Somewhere in the back of our heads, rattling around with all the other information we ignore like "You really shouldn't drink that last shot of tequila," we know that having an online account means accepting the risk that that account might be hacked. But no matter how many times we hear horror stories of it happening to someone else, we never quite believe it could happen to us.

Imagine the surprise, then, that Cupid Media users must have felt when the service was hacked early in 2013 and the names, e-mail addresses, and plaintext passwords for 42 million accounts were exposed. Ouch. That has gotta sting.

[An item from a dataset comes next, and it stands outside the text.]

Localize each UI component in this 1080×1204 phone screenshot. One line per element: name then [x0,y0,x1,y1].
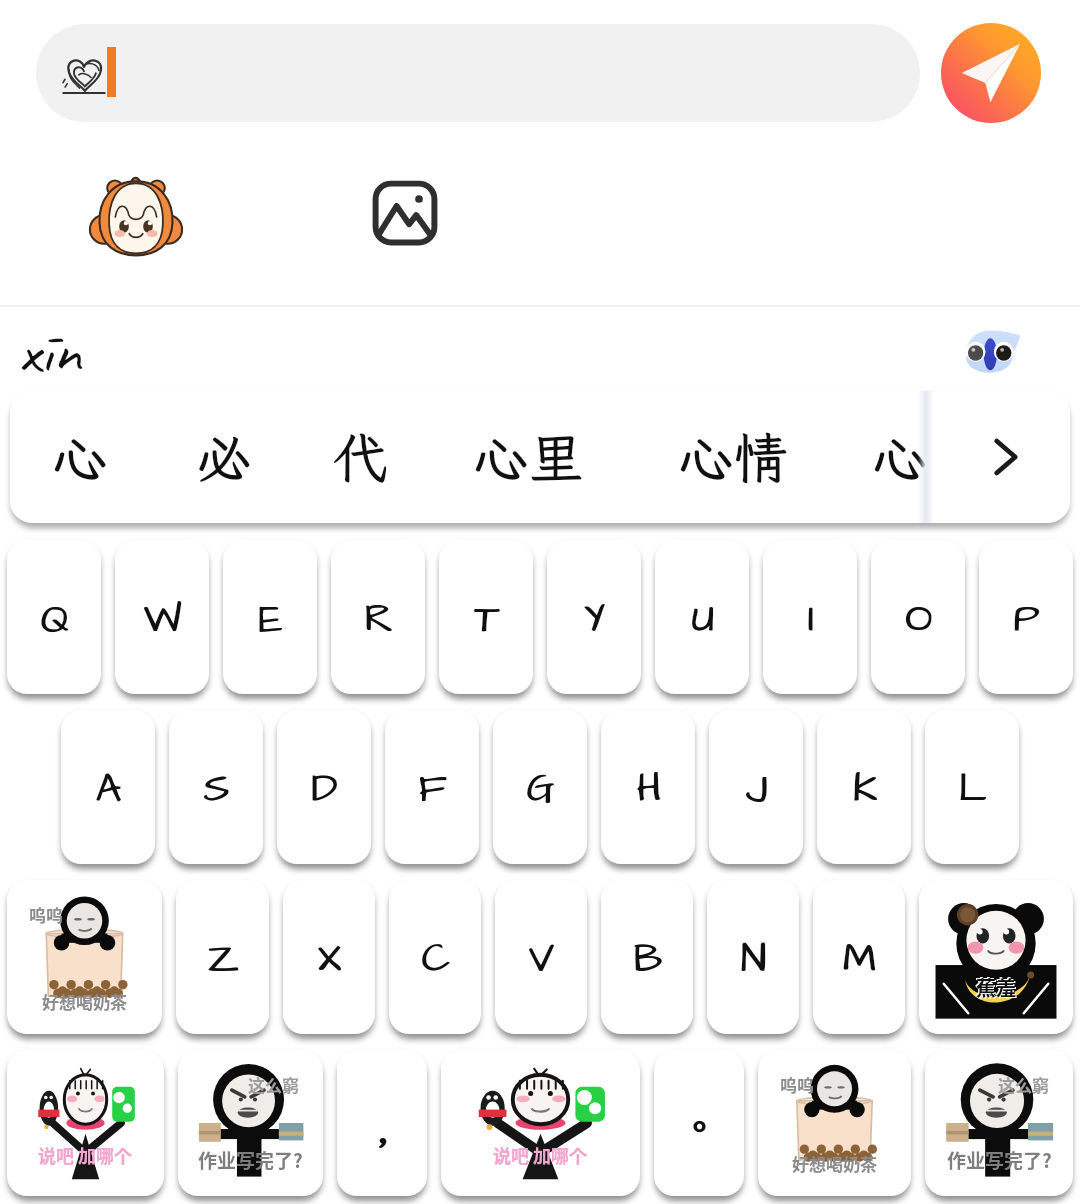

Ars Technica reports that "The cache of personal information was found on the same servers that housed tens of millions of records stolen in separate hacks on sites including Adobe, PR Newswire, and the National White Collar Crime Center." An official from Cupid Media explained that the hack appeared to be connected to "suspicious activity" that was detected on the site in January and officials say they believe they have notified all affected users, but those actions and explanations are likely to do little to appease users whose personal information has been compromised.

The Cupid Media hack will go down in history as one of the largest passcode breaches on record so far, a dubious distinction made even worse by the fact that the data was in plaintext, rather than a cryptographically protected format that requires significant effort to crack. Because many Internet users reuse the same passwords on multiple websites, a hack on this scale can give thieves instant access to tens of thousands of sensitive accounts tied to a user's e-mail address.

"Making matters worse," Ars Technica speculates, "many of the Cupid Media users are precisely the kinds of people who might be receptive to content frequently advertised in spam messages, including male enhancement products, services for singles, and diet pills."

And making matters even worse than that, a review of the Cupid Media user records that were exposed reveals that a significant portion of them were protected with weak passwords in the first place. More than 1.9 million accounts were protected with the password "123456." Another 1.2 million used "111111." How is it that, in this day and age, there are still people who think those are secure passwords? Have they never seen the Internet before?

Take note, online daters: the more random your password is, the safer it is. And please, please, never use the same password on multiple sites.